= Beginning of Section =
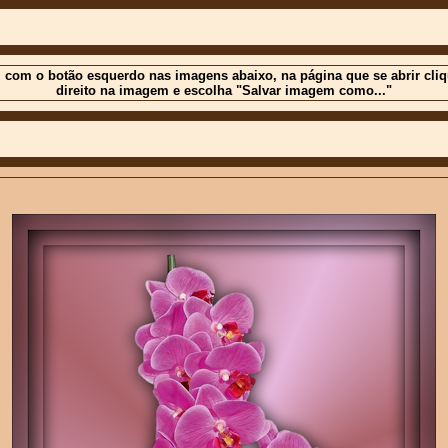
 com o botão esquerdo nas imagens abaixo, na página que se abrir cli
direito na imagem e escolha "Salvar imagem como..."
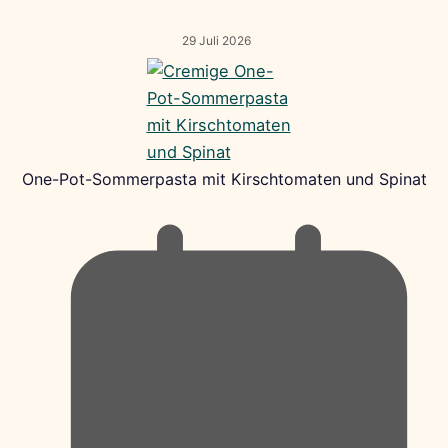
29 Juli 2026
One-Pot-Sommerpasta mit Kirschtomaten und Spinat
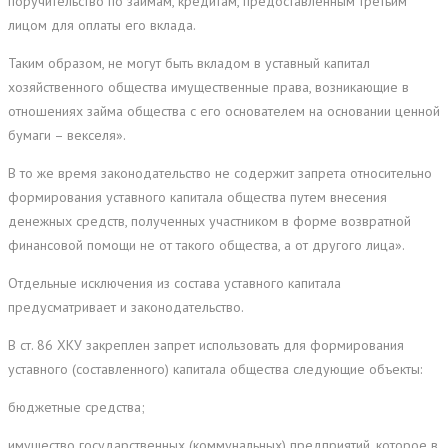
поручительство по займам, кредитам, предоставленным третьим
лицом для оплаты его вклада.
Таким образом, не могут быть вкладом в уставный капитал
хозяйственного общества имущественные права, возникающие в
отношениях займа общества с его основателем на основании ценной
бумаги – векселя».
В то же время законодательство не содержит запрета относительно
формирования уставного капитала общества путем внесения
денежных средств, полученных участником в форме возвратной
финансовой помощи не от такого общества, а от другого лица».
Отдельные исключения из состава уставного капитала
предусматривает и законодательство.
В ст. 86 ХКУ закреплен запрет использовать для формирования
уставного (составленного) капитала общества следующие объекты:
бюджетные средства;
имущество государственных (коммунальных) предприятий, которое в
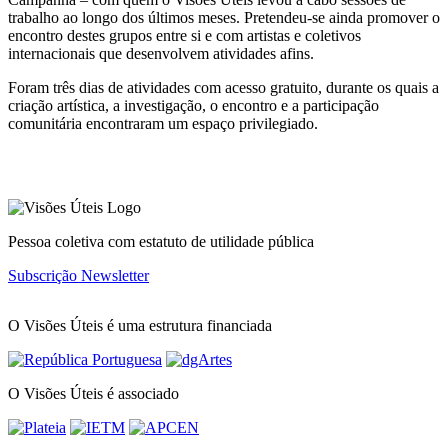
trabalho ao longo dos últimos meses. Pretendeu-se ainda promover o
encontro destes grupos entre si e com artistas e coletivos
internacionais que desenvolvem atividades afins.
Foram três dias de atividades com acesso gratuito, durante os quais a
criação artística, a investigação, o encontro e a participação
comunitária encontraram um espaço privilegiado.
Pessoa coletiva com estatuto de utilidade pública
Subscrição Newsletter
O Visões Úteis é uma estrutura financiada
O Visões Úteis é associado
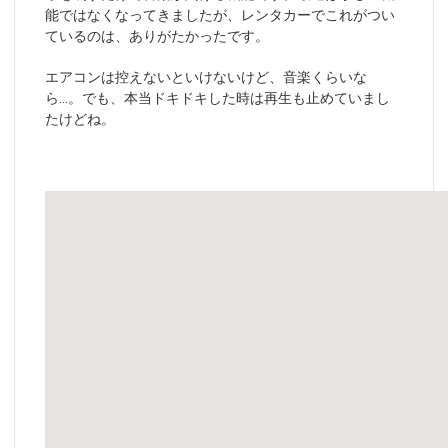
能ではなくなってきましたが、レンタカーでこれがつい
ているのは、ありがたかったです。
エアコンは控えないといけないけど、音楽くらいな
ら…。でも、本当ドキドキした時は再生も止めていまし
たけどね。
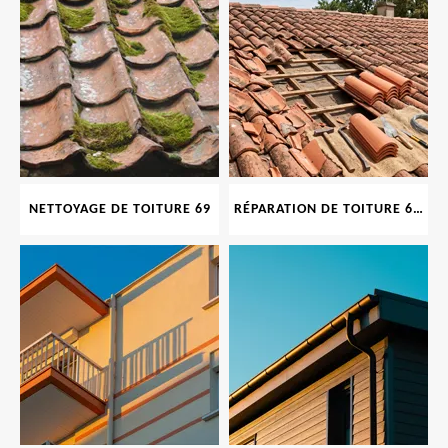
NETTOYAGE DE TOITURE 69
RÉPARATION DE TOITURE 69 RHONE, TUILES CASSÉES OU ABIMÉES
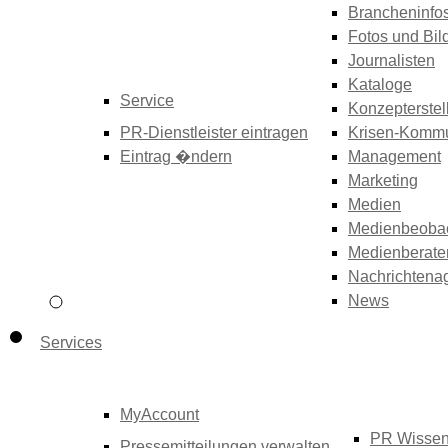
Brancheninfo
Fotos und Bil
Journalisten
Kataloge
Service
Konzepterstel
PR-Dienstleister eintragen
Krisen-Kommu
Eintrag �ndern
Management
Marketing
Medien
Medienbeoba
Medienberate
Nachrichtena
News
Services
MyAccount
PR Wisse
Pressemitteilungen verwalten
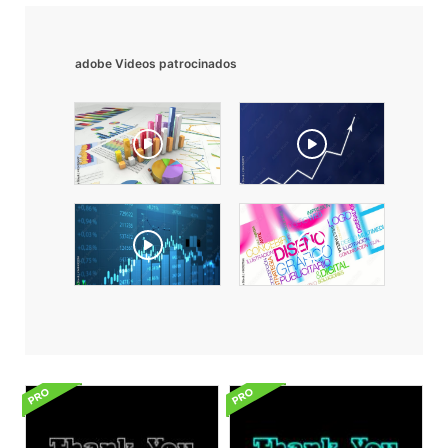
adobe Videos patrocinados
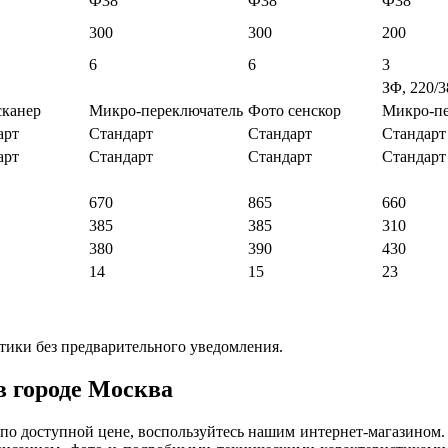
Ф38
Ф38
Ф38
300
300
200
6
6
3
ЗΦ, 220/
сканер
Микро-переключатель
Фото сенскор
Микро-пе
арт
Стандарт
Стандарт
Стандарт
арт
Стандарт
Стандарт
Стандарт
670
865
660
385
385
310
380
390
430
14
15
23
тики без предварительного уведомления.
в городе Москва
по доступной цене, воспользуйтесь нашим интернет-магазином.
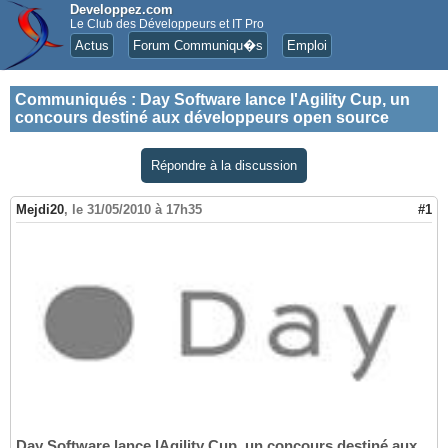
Developpez.com
Le Club des Développeurs et IT Pro
Actus
Forum Communiqu�s
Emploi
Communiqués
:
Day Software lance l'Agility Cup, un
concours destiné aux développeurs open source
Répondre à la discussion
Mejdi20
,
le 31/05/2010 à 17h35
#1
Day Software lance lAgility Cup, un concours destiné aux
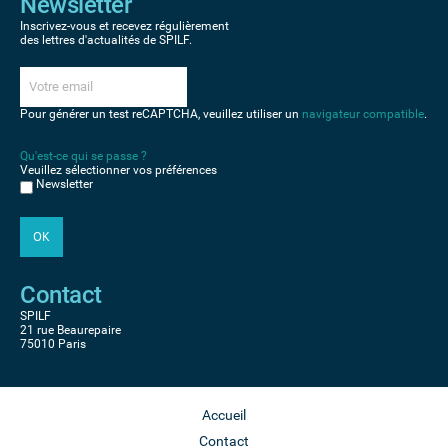
Newsletter
Inscrivez-vous et recevez régulièrement
des lettres d'actualités de SPILF.
Pour générer un test reCAPTCHA, veuillez utiliser un
navigateur compatible
.
Qu'est-ce qui se passe ?
Veuillez sélectionner vos préférences
Newsletter
Contact
SPILF
21 rue Beaurepaire
75010 Paris
Accueil
Contact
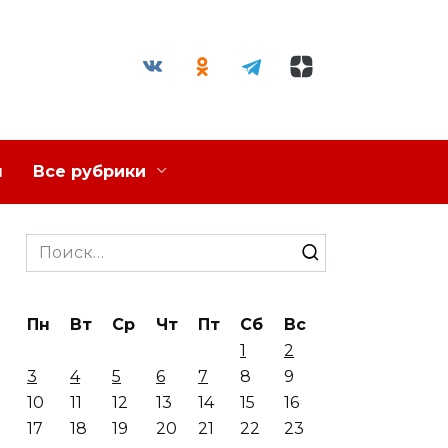
я
Все рубрики
Search
for:
Пн
Вт
Ср
Чт
Пт
Сб
Вс
1
2
3
4
5
6
7
8
9
10
11
12
13
14
15
16
17
18
19
20
21
22
23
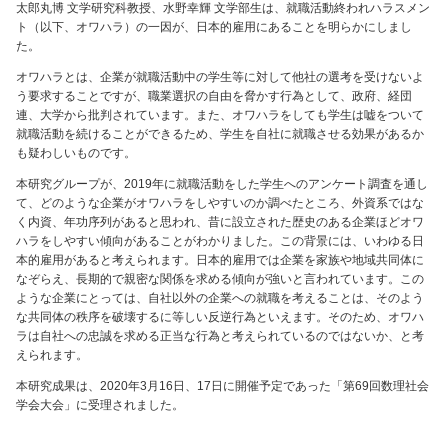
太郎丸博 文学研究科教授、水野幸輝 文学部生は、就職活動終われハラスメン
ト（以下、オワハラ）の一因が、日本的雇用にあることを明らかにしまし
た。
オワハラとは、企業が就職活動中の学生等に対して他社の選考を受けないよ
う要求することですが、職業選択の自由を脅かす行為として、政府、経団
連、大学から批判されています。また、オワハラをしても学生は嘘をついて
就職活動を続けることができるため、学生を自社に就職させる効果があるか
も疑わしいものです。
本研究グループが、2019年に就職活動をした学生へのアンケート調査を通し
て、どのような企業がオワハラをしやすいのか調べたところ、外資系ではな
く内資、年功序列があると思われ、昔に設立された歴史のある企業ほどオワ
ハラをしやすい傾向があることがわかりました。この背景には、いわゆる日
本的雇用があると考えられます。日本的雇用では企業を家族や地域共同体に
なぞらえ、長期的で親密な関係を求める傾向が強いと言われています。この
ような企業にとっては、自社以外の企業への就職を考えることは、そのよう
な共同体の秩序を破壊するに等しい反逆行為といえます。そのため、オワハ
ラは自社への忠誠を求める正当な行為と考えられているのではないか、と考
えられます。
本研究成果は、2020年3月16日、17日に開催予定であった「第69回数理社会
学会大会」に受理されました。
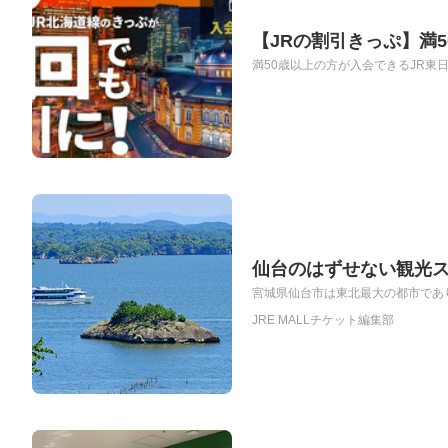
【JRの割引きっぷ】満
満50歳以上の方が入会できるJR東
仙台のはずせない観光
宮城県仙台市は東北最大の都市であり
JRE MALLチケット編集部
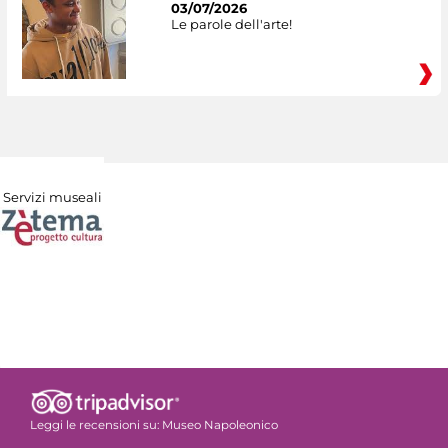
03/07/2026
Le parole dell'arte!
Servizi museali
Leggi le recensioni su:
Museo Napoleonico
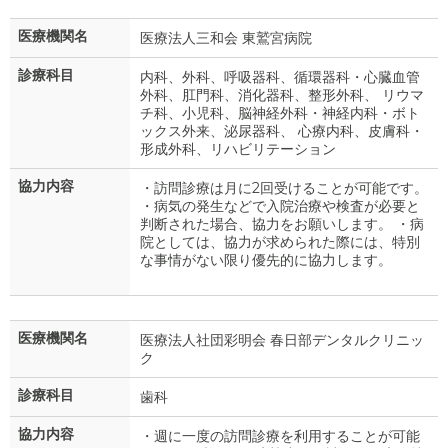
医療機関名
医療法人三和会 東鷲宮病院
診療科目
内科、外科、呼吸器科、循環器科・心臓血管
外科、肛門科、消化器科、整形外科、 リウマ
チ科、小児科、脳神経外科・神経内科・ボト
ックス外来、泌尿器科、 心療内科、皮膚科・
形成外科、リハビリテーション
協力内容
・訪問診療は月に2回受けることが可能です。
・病気の発生などで入院治療や検査が必要と
判断された場合、協力をお願いします。 ・病
院としては、協力が求められた際には、特別
な事情がない限り優先的に協力します。
医療機関名
医療法人社団彩明会 春日部デンタルクリニッ
ク
診療科目
歯科
協力内容
・週に一度の訪問診療を利用することが可能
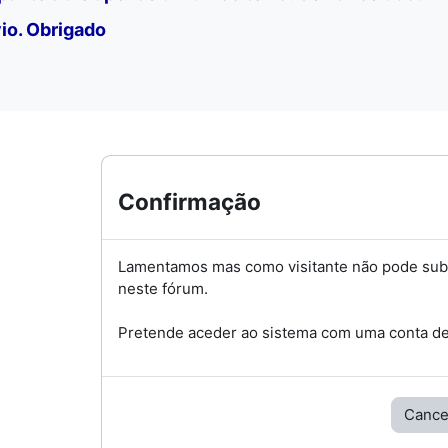
io. Obrigado
Confirmação
Lamentamos mas como visitante não pode su
neste fórum.
Pretende aceder ao sistema com uma conta de 
Cance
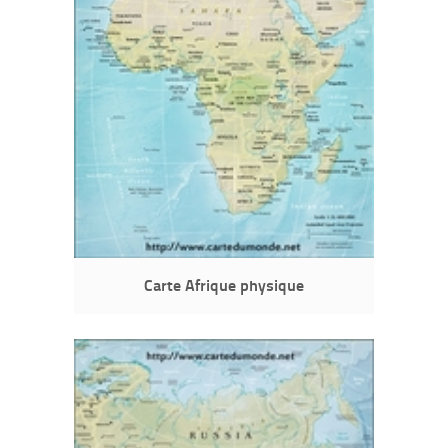
Carte Afrique physique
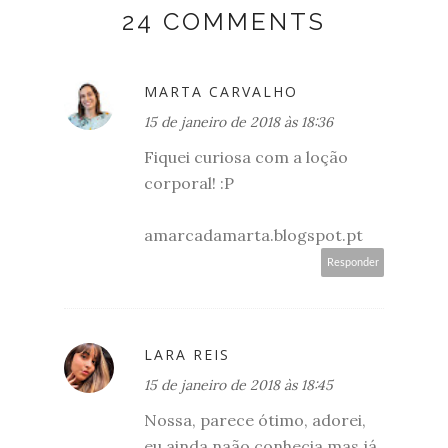
24 COMMENTS
MARTA CARVALHO
15 de janeiro de 2018 às 18:36
Fiquei curiosa com a loção
corporal! :P
amarcadamarta.blogspot.pt
Responder
LARA REIS
15 de janeiro de 2018 às 18:45
Nossa, parece ótimo, adorei,
eu ainda naão conhecia mas já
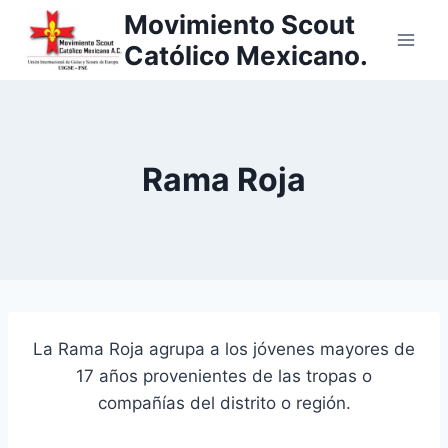
Saltar
Movimiento Scout
al
Católico Mexicano.
contenido
Rama Roja
La Rama Roja agrupa a los jóvenes mayores de
17 años provenientes de las tropas o
compañías del distrito o región.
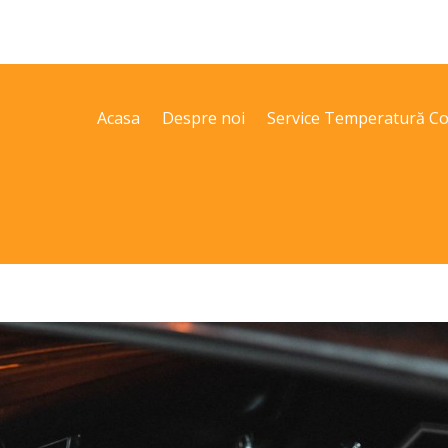
Acasa
Despre noi
Service Temperatură Co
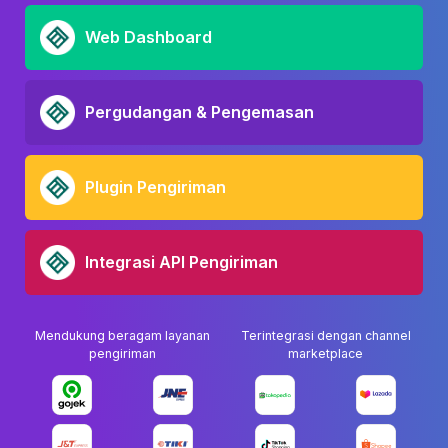
Web Dashboard
Pergudangan & Pengemasan
Plugin Pengiriman
Integrasi API Pengiriman
Mendukung beragam layanan
Terintegrasi dengan channel
pengiriman
marketplace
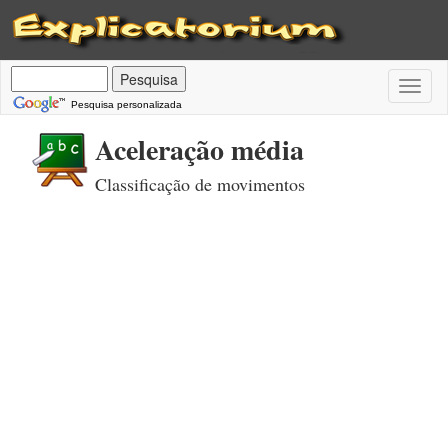
Toggl
naviga
Pesquisa personalizada
Aceleração média
Classificação de movimentos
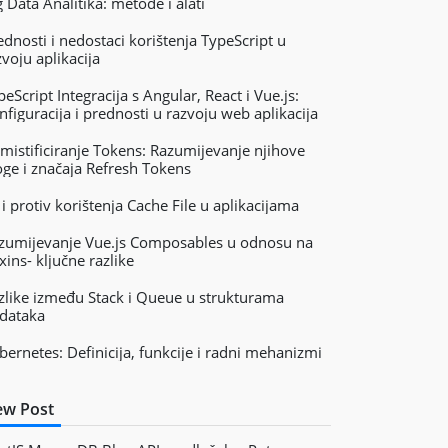
g Data Analitika: metode i alati
ednosti i nedostaci korištenja TypeScript u
zvoju aplikacija
peScript Integracija s Angular, React i Vue.js:
nfiguracija i prednosti u razvoju web aplikacija
mistificiranje Tokens: Razumijevanje njihove
oge i značaja Refresh Tokens
 i protiv korištenja Cache File u aplikacijama
zumijevanje Vue.js Composables u odnosu na
xins- ključne razlike
zlike između Stack i Queue u strukturama
dataka
bernetes: Definicija, funkcije i radni mehanizmi
w Post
= End of Section =
> [Assigned task]
If the data includes images, omit them, and set down everything else exactly as above.

> [Solution to this task]
 com o botão esquerdo nas imagens abaixo, na página que se abrir cli
direito na imagem e escolha "Salvar imagem como..."
29 Juli 2026
One-Pot-Sommerpasta mit Kirschtomaten und Spinat
поручительство по займам, кредитам, предоставленным третьим
лицом для оплаты его вклада.
Таким образом, не могут быть вкладом в уставный капитал
хозяйственного общества имущественные права, возникающие в
отношениях займа общества с его основателем на основании ценной
бумаги – векселя».
В то же время законодательство не содержит запрета относительно
формирования уставного капитала общества путем внесения
денежных средств, полученных участником в форме возвратной
финансовой помощи не от такого общества, а от другого лица».
Отдельные исключения из состава уставного капитала
предусматривает и законодательство.
В ст. 86 ХКУ закреплен запрет использовать для формирования
уставного (составленного) капитала общества следующие объекты:
бюджетные средства;
имущество государственных (коммунальных) предприятий, которое в
trabalho ao longo dos últimos meses. Pretendeu-se ainda promover o
encontro destes grupos entre si e com artistas e coletivos
internacionais que desenvolvem atividades afins.
Foram três dias de atividades com acesso gratuito, durante os quais a
criação artística, a investigação, o encontro e a participação
comunitária encontraram um espaço privilegiado.
Pessoa coletiva com estatuto de utilidade pública
Subscrição Newsletter
O Visões Úteis é uma estrutura financiada
O Visões Úteis é associado
能ではなくなってきましたが、レンタカーでこれがつい
ているのは、ありがたかったです。
エアコンは控えないといけないけど、音楽くらいな
ら…。でも、本当ドキドキした時は再生も止めていまし
たけどね。
NETTOYAGE DE TOITURE 69
RÉPARATION DE TOITURE 69 RHONE, TUILES CASSÉES OU ABIMÉES
Brancheninfo
Fotos und Bil
Journalisten
Kataloge
Service
Konzepterstel
PR-Dienstleister eintragen
Krisen-Kommu
Eintrag �ndern
Management
Marketing
Medien
Medienbeoba
Medienberate
Nachrichtena
News
Services
MyAccount
PR Wisse
Pressemitteilungen verwalten
adobe Videos patrocinados
Ф38
Ф38
Ф38
300
300
200
6
6
3
ЗΦ, 220/
сканер
Микро-переключатель
Фото сенскор
Микро-пе
арт
Стандарт
Стандарт
Стандарт
арт
Стандарт
Стандарт
Стандарт
670
865
660
385
385
310
380
390
430
14
15
23
тики без предварительного уведомления.
в городе Москва
по доступной цене, воспользуйтесь нашим интернет-магазином.
Developpez.com
Le Club des Développeurs et IT Pro
Actus
Forum Communiqu�s
Emploi
Communiqués
:
Day Software lance l'Agility Cup, un
concours destiné aux développeurs open source
Répondre à la discussion
Mejdi20
,
le 31/05/2010 à 17h35
#1
Day Software lance lAgility Cup, un concours destiné aux
Newsletter
Inscrivez-vous et recevez régulièrement
des lettres d'actualités de SPILF.
Pour générer un test reCAPTCHA, veuillez utiliser un
navigateur compatible
.
Qu'est-ce qui se passe ?
Veuillez sélectionner vos préférences
Newsletter
Contact
SPILF
21 rue Beaurepaire
75010 Paris
Accueil
Contact
я
Все рубрики
Search
for:
Пн
Вт
Ср
Чт
Пт
Сб
Вс
1
2
3
4
5
6
7
8
9
10
11
12
13
14
15
16
17
18
19
20
21
22
23
太郎丸博 文学研究科教授、水野幸輝 文学部生は、就職活動終われハラスメン
ト（以下、オワハラ）の一因が、日本的雇用にあることを明らかにしまし
た。
オワハラとは、企業が就職活動中の学生等に対して他社の選考を受けないよ
う要求することですが、職業選択の自由を脅かす行為として、政府、経団
連、大学から批判されています。また、オワハラをしても学生は嘘をついて
就職活動を続けることができるため、学生を自社に就職させる効果があるか
も疑わしいものです。
本研究グループが、2019年に就職活動をした学生へのアンケート調査を通し
て、どのような企業がオワハラをしやすいのか調べたところ、外資系ではな
く内資、年功序列があると思われ、昔に設立された歴史のある企業ほどオワ
ハラをしやすい傾向があることがわかりました。この背景には、いわゆる日
本的雇用があると考えられます。日本的雇用では企業を家族や地域共同体に
なぞらえ、長期的で親密な関係を求める傾向が強いと言われています。この
ような企業にとっては、自社以外の企業への就職を考えることは、そのよう
な共同体の秩序を破壊するに等しい反逆行為といえます。そのため、オワハ
ラは自社への忠誠を求める正当な行為と考えられているのではないか、と考
えられます。
本研究成果は、2020年3月16日、17日に開催予定であった「第69回数理社会
学会大会」に受理されました。
【JRの割引きっぷ】満
満50歳以上の方が入会できるJR東
仙台のはずせない観光
宮城県仙台市は東北最大の都市であり
JRE MALLチケット編集部
03/07/2026
Le parole dell'arte!
Servizi museali
Leggi le recensioni su:
Museo Napoleonico
医療機関名
医療法人三和会 東鷲宮病院
診療科目
内科、外科、呼吸器科、循環器科・心臓血管
外科、肛門科、消化器科、整形外科、 リウマ
チ科、小児科、脳神経外科・神経内科・ボト
ックス外来、泌尿器科、 心療内科、皮膚科・
形成外科、リハビリテーション
協力内容
・訪問診療は月に2回受けることが可能です。
・病気の発生などで入院治療や検査が必要と
判断された場合、協力をお願いします。 ・病
院としては、協力が求められた際には、特別
な事情がない限り優先的に協力します。
医療機関名
医療法人社団彩明会 春日部デンタルクリニッ
ク
診療科目
歯科
協力内容
・週に一度の訪問診療を利用することが可能
io. Obrigado
Confirmação
Lamentamos mas como visitante não pode su
neste fórum.
Pretende aceder ao sistema com uma conta de 
Cance
Carte Afrique physique
24 COMMENTS
MARTA CARVALHO
15 de janeiro de 2018 às 18:36
Fiquei curiosa com a loção
corporal! :P
amarcadamarta.blogspot.pt
Responder
LARA REIS
15 de janeiro de 2018 às 18:45
Nossa, parece ótimo, adorei,
eu ainda naão conhecia mas já
Saltar
Movimiento Scout
al
Católico Mexicano.
contenido
Rama Roja
La Rama Roja agrupa a los jóvenes mayores de
17 años provenientes de las tropas o
compañías del distrito o región.
Acasa
Despre noi
Service Temperatură Co
Web Dashboard
Pergudangan & Pengemasan
Plugin Pengiriman
Integrasi API Pengiriman
Mendukung beragam layanan
Terintegrasi dengan channel
pengiriman
marketplace
Toggl
naviga
Pesquisa personalizada
Aceleração média
Classificação de movimentos
g Data Analitika: metode i alati
ednosti i nedostaci korištenja TypeScript u
zvoju aplikacija
peScript Integracija s Angular, React i Vue.js:
nfiguracija i prednosti u razvoju web aplikacija
mistificiranje Tokens: Razumijevanje njihove
oge i značaja Refresh Tokens
 i protiv korištenja Cache File u aplikacijama
zumijevanje Vue.js Composables u odnosu na
xins- ključne razlike
zlike između Stack i Queue u strukturama
dataka
bernetes: Definicija, funkcije i radni mehanizmi
w Post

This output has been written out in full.